##### Provided records #####

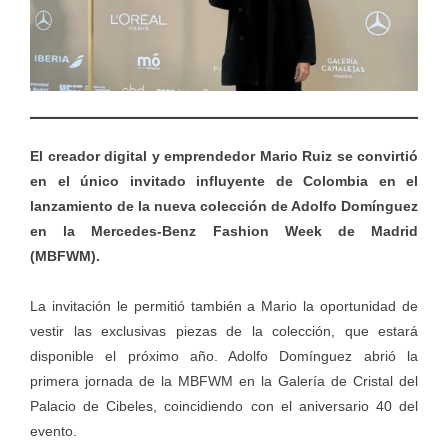
El creador digital y emprendedor Mario Ruiz se convirtió
en el único invitado influyente de Colombia en el
lanzamiento de la nueva colección de Adolfo Domínguez
en la Mercedes-Benz Fashion Week de Madrid
(MBFWM).
La invitación le permitió también a Mario la oportunidad de
vestir las exclusivas piezas de la colección, que estará
disponible el próximo año. Adolfo Domínguez abrió la
primera jornada de la MBFWM en la Galería de Cristal del
Palacio de Cibeles, coincidiendo con el aniversario 40 del
evento.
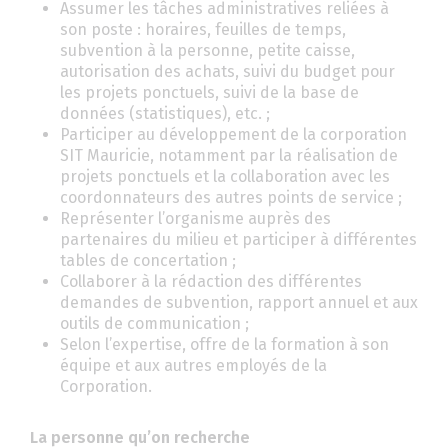
Assumer les tâches administratives reliées à
son poste : horaires, feuilles de temps,
subvention à la personne, petite caisse,
autorisation des achats, suivi du budget pour
les projets ponctuels, suivi de la base de
données (statistiques), etc. ;
Participer au développement de la corporation
SIT Mauricie, notamment par la réalisation de
projets ponctuels et la collaboration avec les
coordonnateurs des autres points de service ;
Représenter l’organisme auprès des
partenaires du milieu et participer à différentes
tables de concertation ;
Collaborer à la rédaction des différentes
demandes de subvention, rapport annuel et aux
outils de communication ;
Selon l’expertise, offre de la formation à son
équipe et aux autres employés de la
Corporation.
La personne qu’on recherche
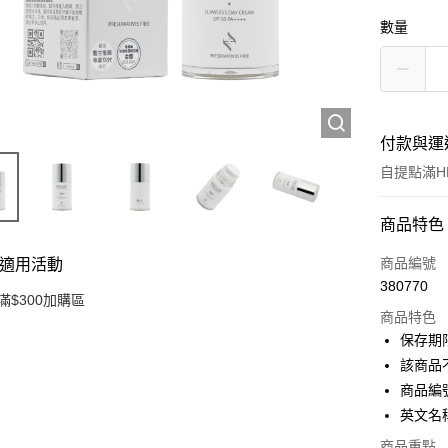
數量
付款與運
自提點滿HK
付款方式
商品特色
信用卡
商品編號
適用活動
380770
Apple Pay
滿$300加購區
商品特色
AlipayHK
保存期限
該商品
PayMe
商品編號：
WeChat P
英文名稱：
BoC Pay
商品重點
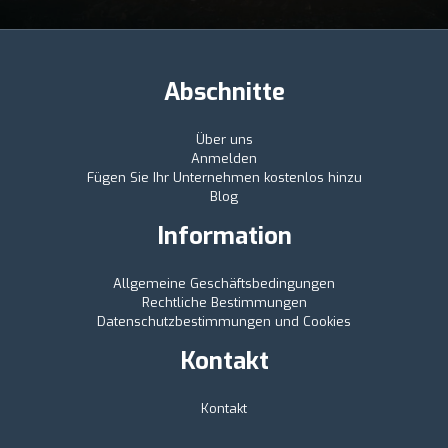
Abschnitte
Über uns
Anmelden
Fügen Sie Ihr Unternehmen kostenlos hinzu
Blog
Information
Allgemeine Geschäftsbedingungen
Rechtliche Bestimmungen
Datenschutzbestimmungen und Cookies
Kontakt
Kontakt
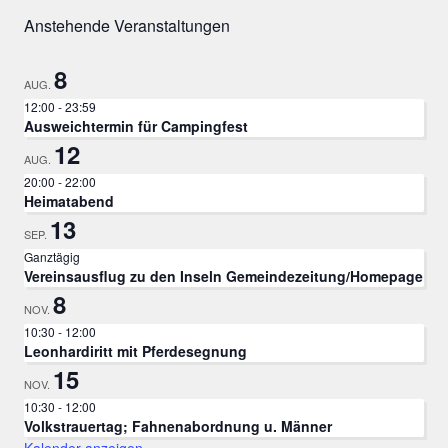
Anstehende Veranstaltungen
8
AUG.
12:00
-
23:59
Ausweichtermin für Campingfest
12
AUG.
20:00
-
22:00
Heimatabend
13
SEP.
Ganztägig
Vereinsausflug zu den Inseln Gemeindezeitung/Homepage
8
NOV.
10:30
-
12:00
Leonhardiritt mit Pferdesegnung
15
NOV.
10:30
-
12:00
Volkstrauertag; Fahnenabordnung u. Männer
Kalender anzeigen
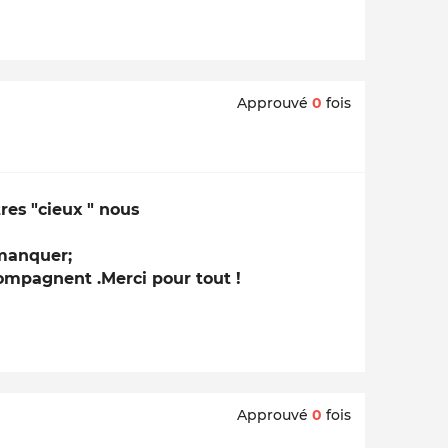
Approuvé
0
fois
tres "cieux " nous
 manquer;
ompagnent .Merci pour tout !
Approuvé
0
fois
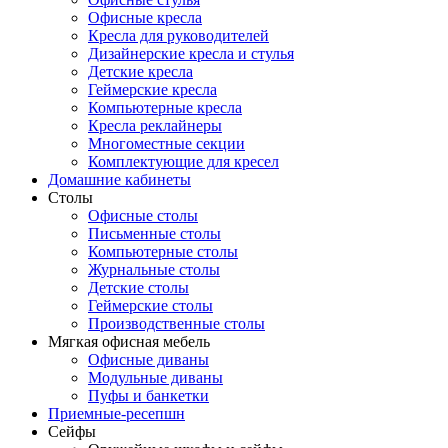
Офисные кресла
Кресла для руководителей
Дизайнерские кресла и стулья
Детские кресла
Геймерские кресла
Компьютерные кресла
Кресла реклайнеры
Многоместные секции
Комплектующие для кресел
Домашние кабинеты
Столы
Офисные столы
Письменные столы
Компьютерные столы
Журнальные столы
Детские столы
Геймерские столы
Производственные столы
Мягкая офисная мебель
Офисные диваны
Модульные диваны
Пуфы и банкетки
Приемные-ресепшн
Сейфы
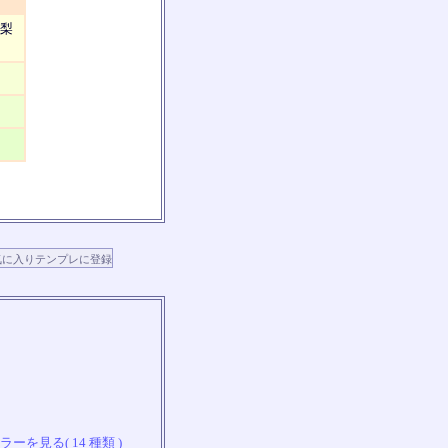
山梨
ーを見る( 14 種類 )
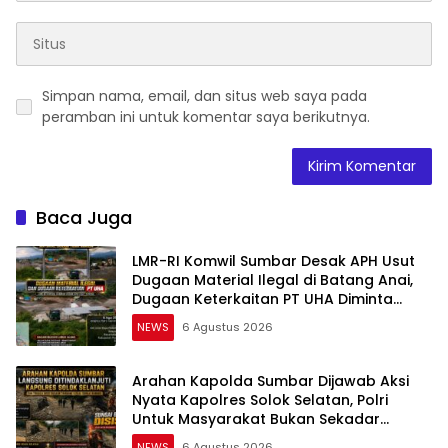
Simpan nama, email, dan situs web saya pada
peramban ini untuk komentar saya berikutnya.
Baca Juga
LMR-RI Komwil Sumbar Desak APH Usut
Dugaan Material Ilegal di Batang Anai,
Dugaan Keterkaitan PT UHA Diminta
Diselidiki Tuntas
NEWS
6 Agustus 2026
Arahan Kapolda Sumbar Dijawab Aksi
Nyata Kapolres Solok Selatan, Polri
Untuk Masyarakat Bukan Sekadar
Slogan
NEWS
6 Agustus 2026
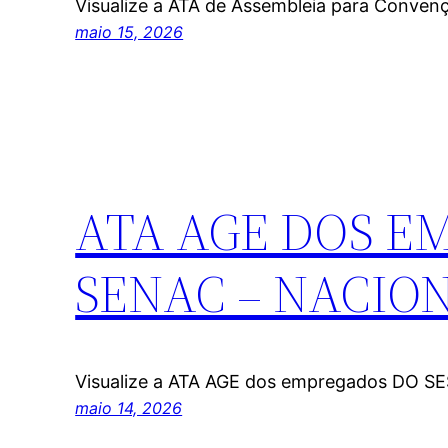
Visualize a ATA de Assembleia para Conve
maio 15, 2026
ATA AGE DOS E
SENAC – NACION
Visualize a ATA AGE dos empregados DO S
maio 14, 2026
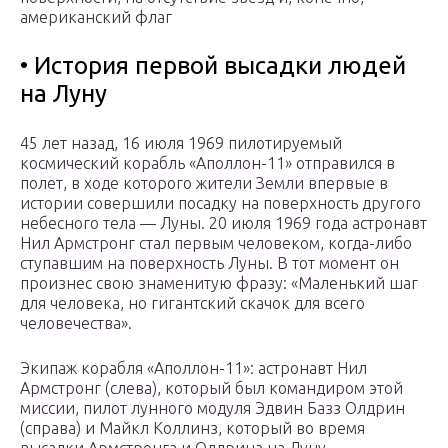
американский флаг
• История первой высадки людей
на Луну
45 лет назад, 16 июля 1969 пилотируемый
космический корабль «Аполлон-11» отправился в
полет, в ходе которого жители Земли впервые в
истории совершили посадку на поверхность другого
небесного тела — Луны. 20 июля 1969 года астронавт
Нил Армстронг стал первым человеком, когда-либо
ступавшим на поверхность Луны. В тот момент он
произнес свою знаменитую фразу: «Маленький шаг
для человека, но гигантский скачок для всего
человечества».
Экипаж корабля «Аполлон-11»: астронавт Нил
Армстронг (слева), который был командиром этой
миссии, пилот лунного модуля Эдвин Базз Олдрин
(справа) и Майкл Коллинз, который во время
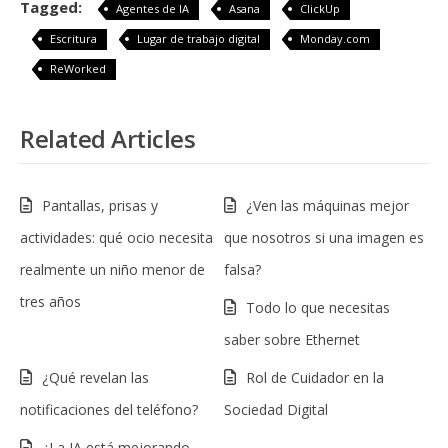
Tagged:
Agentes de IA
Asana
ClickUp
Escritura
Lugar de trabajo digital
Monday.com
ReWorked
Related Articles
Pantallas, prisas y
¿Ven las máquinas mejor
actividades: qué ocio necesita
que nosotros si una imagen es
realmente un niño menor de
falsa?
tres años
Todo lo que necesitas
saber sobre Ethernet
¿Qué revelan las
Rol de Cuidador en la
notificaciones del teléfono?
Sociedad Digital
¿La IA está mejorando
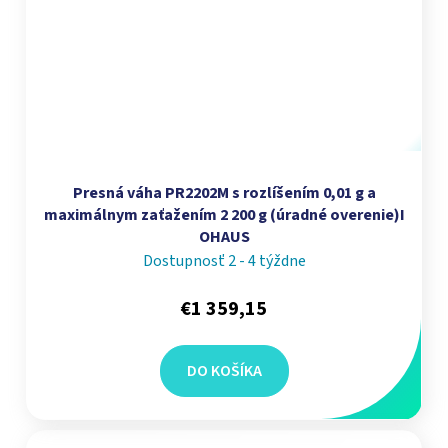
Presná váha PR2202M s rozlíšením 0,01 g a
maximálnym zaťažením 2 200 g (úradné overenie)I
OHAUS
Dostupnosť 2 - 4 týždne
€1 359,15
DO KOŠÍKA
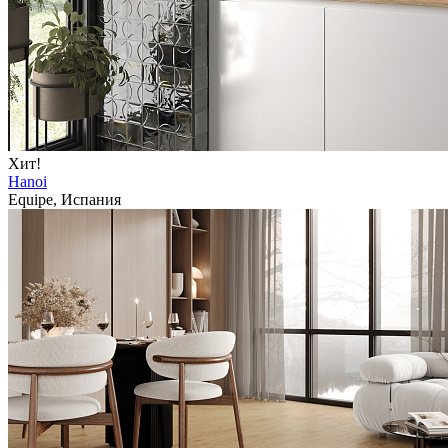
Хит!
Hanoi
Equipe, Испания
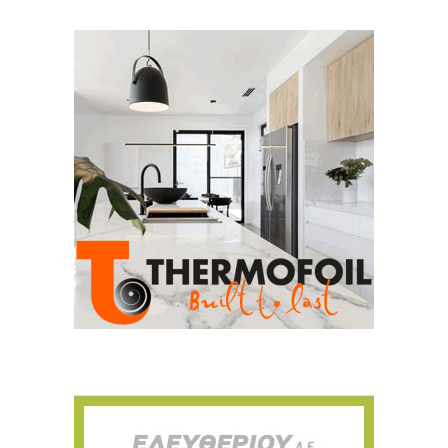
Για να μαθαίνετε πρώτοι τα νέα και όλες
τις τάσεις του κλάδου, εγγραφείτε στο
newsletter μας!
Γράψτε εδώ το email σας
Email
ΕΓΓΡΑΦΉ
Ευχαριστώ, αλλά δεν ενδιαφέρομαι αυτή την στιγμή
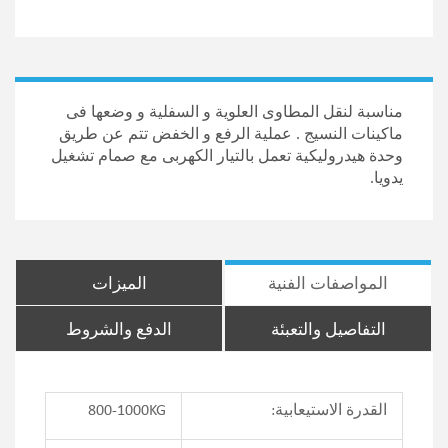
مناسبة لنقل المطاوى العلوية و السفلية و وضعها فى
ماكينات النسيج . عملية الرفع و الخفض تتم عن طريق
وحدة هيدروليكية تعمل بالتيار الكهربى مع صمام تشغيل
يدويا.
المواصفات الفنية
الميزات
التفاصيل والتعبئة
الدفع والشروط
القدرة الاستيعابية:
800-1000KG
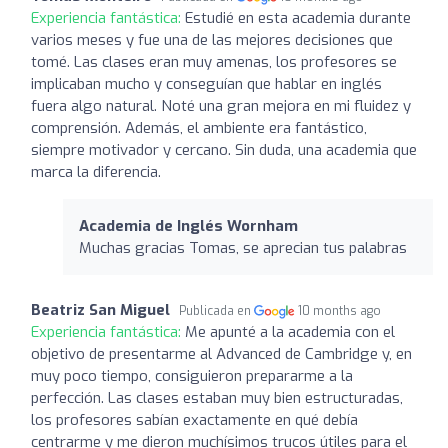
Experiencia fantástica:
Estudié en esta academia durante
varios meses y fue una de las mejores decisiones que
tomé. Las clases eran muy amenas, los profesores se
implicaban mucho y conseguían que hablar en inglés
fuera algo natural. Noté una gran mejora en mi fluidez y
comprensión. Además, el ambiente era fantástico,
siempre motivador y cercano. Sin duda, una academia que
marca la diferencia.
Academia de Inglés Wornham
Muchas gracias Tomas, se aprecian tus palabras
Beatriz San Miguel
Publicada en
10 months ago
Experiencia fantástica:
Me apunté a la academia con el
objetivo de presentarme al Advanced de Cambridge y, en
muy poco tiempo, consiguieron prepararme a la
perfección. Las clases estaban muy bien estructuradas,
los profesores sabían exactamente en qué debía
centrarme y me dieron muchísimos trucos útiles para el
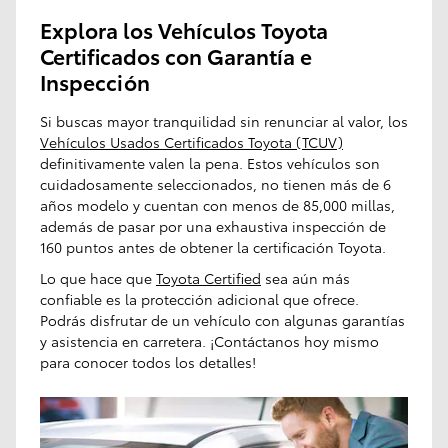
Explora los Vehículos Toyota
Certificados con Garantía e
Inspección
Si buscas mayor tranquilidad sin renunciar al valor, los
Vehículos Usados Certificados Toyota (TCUV)
definitivamente valen la pena. Estos vehículos son
cuidadosamente seleccionados, no tienen más de 6
años modelo y cuentan con menos de 85,000 millas,
además de pasar por una exhaustiva inspección de
160 puntos antes de obtener la certificación Toyota.
Lo que hace que
Toyota Certified
sea aún más
confiable es la protección adicional que ofrece.
Podrás disfrutar de un vehículo con algunas garantías
y asistencia en carretera. ¡Contáctanos hoy mismo
para conocer todos los detalles!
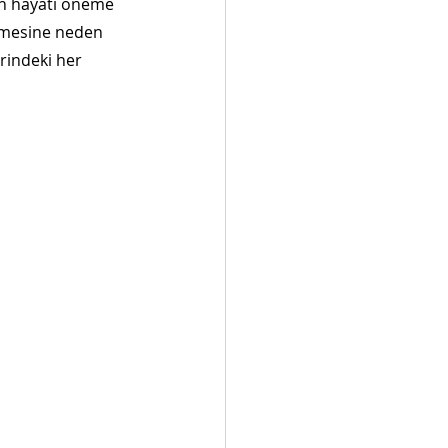
in hayati öneme 
ilmesine neden 
rindeki her 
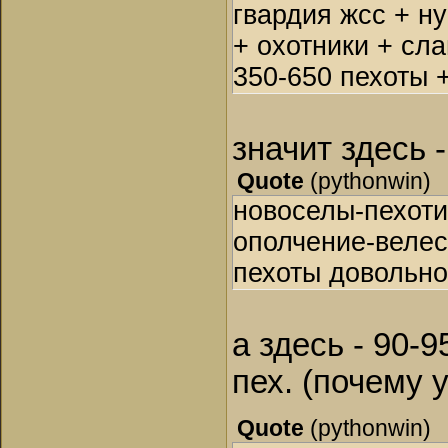
гвардия жсс + н
+ охотники + сл
350-650 пехоты +
значит здесь 
Quote
(
pythonwin
)
новоселы-пехоти
ополчение-велес
пехоты довольно
а здесь - 90-9
пех. (почему 
Quote
(
pythonwin
)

#####

- **What the exercise asks**:
Go through the records above, find each line with the string "ponctuels", and copy it.

- **Answer box**:
les projets ponctuels, suivi de la base de
projets ponctuels et la collaboration avec les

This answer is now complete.